[RFC PATCH v1 0/2] Don't broadcast TLBI if mm was only active on local CPU

Wed Sep 10 05:42:08 PDT 2025

On 10/09/2025 11:57, Huang, Ying wrote:
> Ryan Roberts <ryan.roberts at arm.com> writes:
> 
>> Hi All,
>>
>> This is an RFC for my implementation of an idea from James Morse to avoid
>> broadcasting TBLIs to remote CPUs if it can be proven that no remote CPU could
>> have ever observed the pgtable entry for the TLB entry that is being
>> invalidated.
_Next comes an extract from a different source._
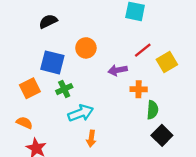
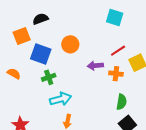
orange square: (30, 88) -> (22, 36), moved
orange cross: (139, 89) -> (116, 74), moved
orange semicircle: (24, 123) -> (14, 74), moved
It turns out that x86 does something similar in principle.
>>
>> The primary feedback I'm looking for is; is this actually correct and safe?
>> James and I both believe it to be, but it would be useful to get further
>> validation.
>>
>> Beyond that, the next question is; does it actually improve performance?
>> stress-ng's --tlb-shootdown stressor suggests yes; as concurrency increases, we
>> do a much better job of sustaining the overall number of "tlb shootdowns per
>> second" after the change:
>>
>> +------------+--------------------------+--------------------------+--------------------------+
>> |            |     Baseline (v6.15)     |        tlbi local        |        Improvement       |
>> +------------+-------------+------------+-------------+------------+-------------+------------+
>> | nr_threads |     ops/sec |    ops/sec |     ops/sec |    ops/sec |     ops/sec |    ops/sec |
>> |            | (real time) | (cpu time) | (real time) | (cpu time) | (real time) | (cpu time) |
>> +------------+-------------+------------+-------------+------------+-------------+------------+
>> |          1 |        9109 |       2573 |        8903 |       3653 |         -2% |        42% |
>> |          4 |        8115 |       1299 |        9892 |       1059 |         22% |       -18% |
>> |          8 |        5119 |        477 |       11854 |       1265 |        132% |       165% |
>> |         16 |        4796 |        286 |       14176 |        821 |        196% |       187% |
>> |         32 |        1593 |         38 |       15328 |        474 |        862% |      1147% |
>> |         64 |        1486 |         19 |        8096 |        131 |        445% |       589% |
>> |        128 |        1315 |         16 |        8257 |        145 |        528% |       806% |
>> +------------+-------------+------------+-------------+------------+-------------+------------+
>>
>> But looking at real-world benchmarks, I haven't yet found anything where it
>> makes a huge difference; When compiling the kernel, it reduces kernel time by
>> ~2.2%, but overall wall time remains the same. I'd be interested in any
>> suggestions for workloads where this might prove valuable.
>>
>> All mm selftests have been run and no regressions are observed. Applies on
>> v6.17-rc3.
> 
> I have used redis (a single threaded in-memory database) to test the
> patchset on an ARM server.  32 redis-server processes are run on the
> NUMA node 1 to enlarge the overhead of TLBI broadcast.  32
> memtier-benchmark processes are run on the NUMA node 0 accordingly.
> Snapshot is triggered constantly in redis-server, which fork(), saves
> memory database to disk, exit(), so that COW in the redis-server will
> trigger a large amount of TLBI.  Basically, this tests the performance
> of redis-server during snapshot.  The test time is about 300s.  Test
> results show that the benchmark score can improve ~4.5% with the
> patchset.
> 
> Feel free to add my
> 
> Tested-by: Huang Ying <ying.huang at linux.alibaba.com>
> 
> in the future versions.

Thanks for this - very useful!

> 
> ---
> Best Regards,
> Huang, Ying